- Rank: General
- Awards: Legion of Merit

= José Bueso Rosa =

Honduran military officer

José Bueso Rosa is a former Honduran military officer, and was chief-of-staff of the Honduran Army until March 1984. In July 1986 he was sentenced to five years in prison by a US court for his part in planning an assassination attempt on Honduran President Roberto Suazo Córdova.

==Career==
Bueso Rosa was chief-of-staff of the Honduran Army until March 1984, when he was ousted together with Gustavo Álvarez Martínez, the Commander-in-Chief of the Honduran military. Bueso Rosa had played a significant role in the US support to the Nicaraguan Contras, and was awarded the Legion of Merit for his efforts.

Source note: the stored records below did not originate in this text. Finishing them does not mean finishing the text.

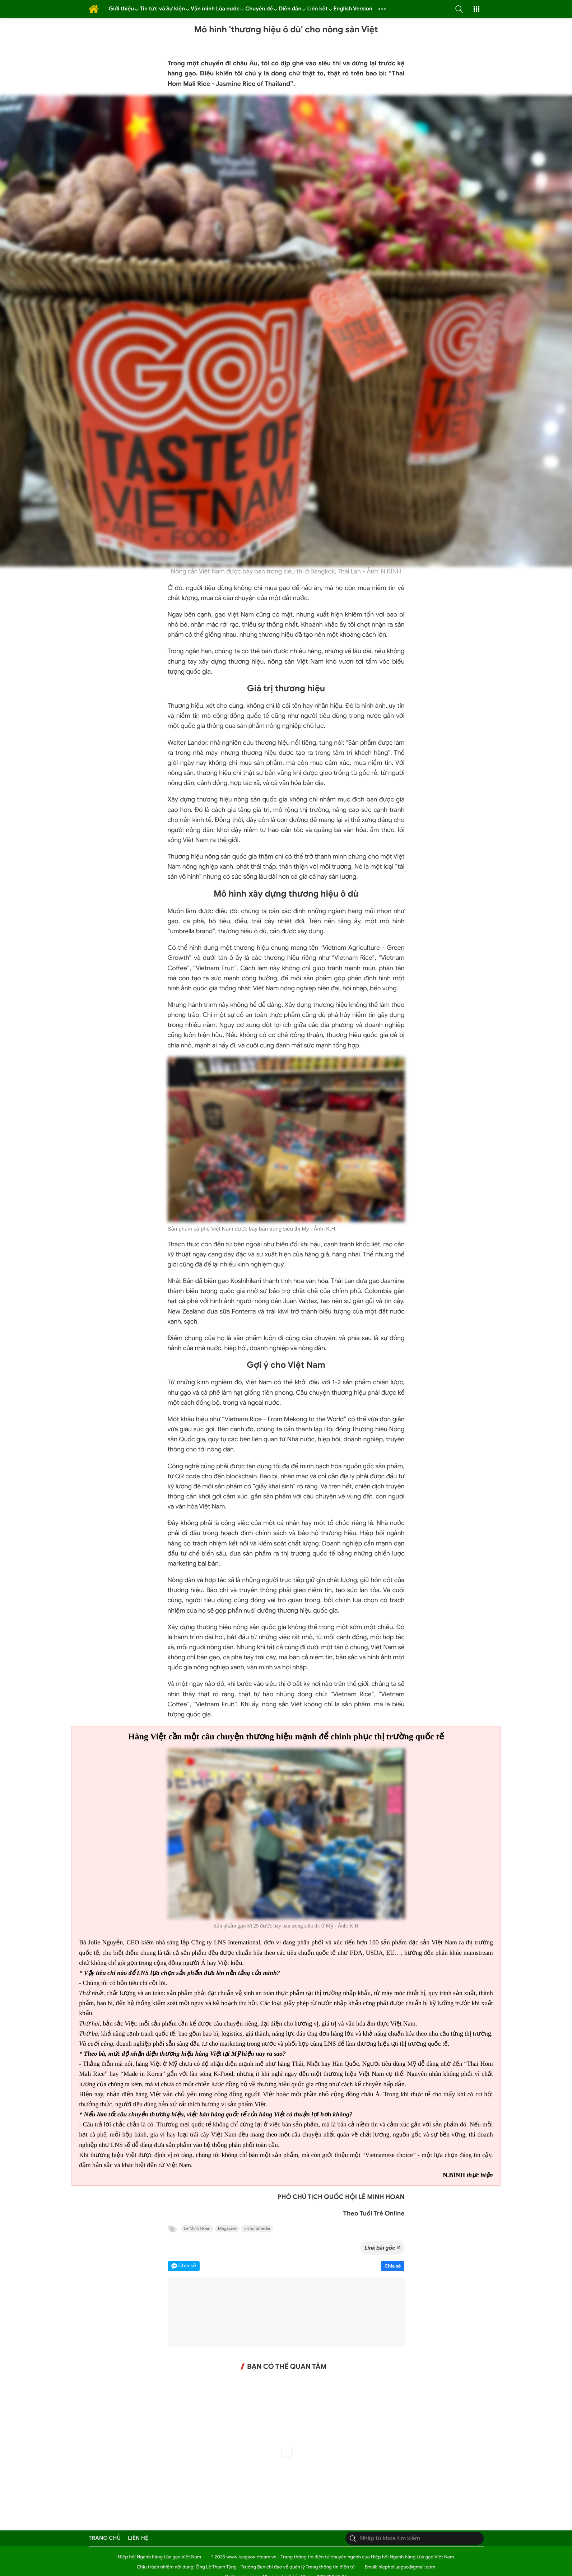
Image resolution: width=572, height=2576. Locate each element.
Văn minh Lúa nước (215, 9)
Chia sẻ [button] (187, 2266)
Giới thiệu (121, 9)
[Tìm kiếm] (353, 2538)
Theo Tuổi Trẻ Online (374, 2214)
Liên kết (317, 9)
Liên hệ (138, 2538)
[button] (459, 9)
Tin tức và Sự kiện (162, 9)
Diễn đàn (290, 9)
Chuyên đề (259, 9)
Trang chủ (105, 2538)
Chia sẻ (393, 2266)
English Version (353, 9)
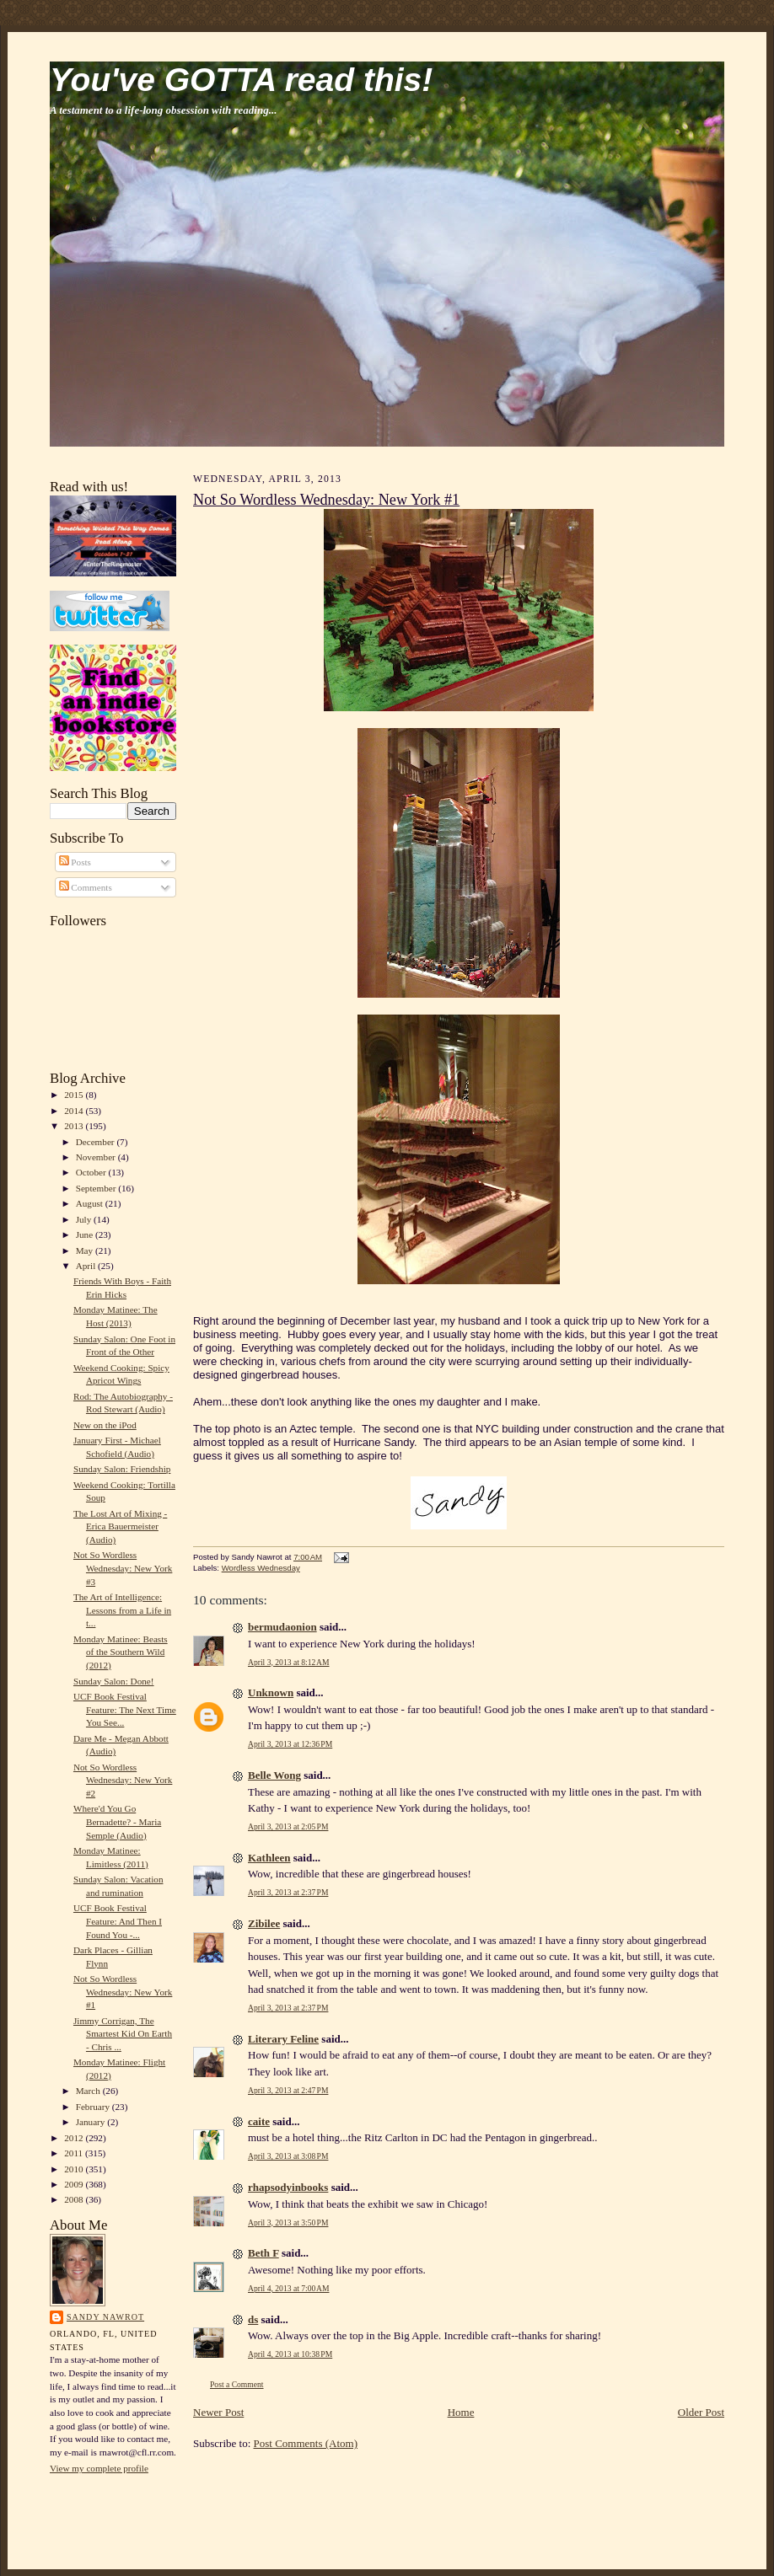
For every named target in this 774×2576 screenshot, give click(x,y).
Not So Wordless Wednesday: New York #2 (122, 1780)
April (87, 1266)
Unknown (270, 1692)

After being ousted, Bueso Rosa was sent to Chile as a military attache.

Bueso Rosa was detained in Chile for eight months while the US sought his extradition in connection with a 1984 plot to assassinate Honduran President Roberto Suazo Córdova; he surrendered voluntarily to the US in late 1985. In June 1986 he pleaded guilty in a US court to "two counts of traveling in furtherance of a conspiracy to plan an assassination", and was sentenced to five years. The plot was due to be financed by the sale of cocaine in the US, of an amount variously reported as worth $10 million and $40 million.

In 1987, United States National Security Council documents were released indicating that Oliver North urged officials with the Department of State and Department of Justice to seek leniency for Bueso Rosa. Francis J. McNeil said "Justice and State turned off an ill-advised effort by some U.S. military officials to assert a United States Government interest in going light on General Bueso".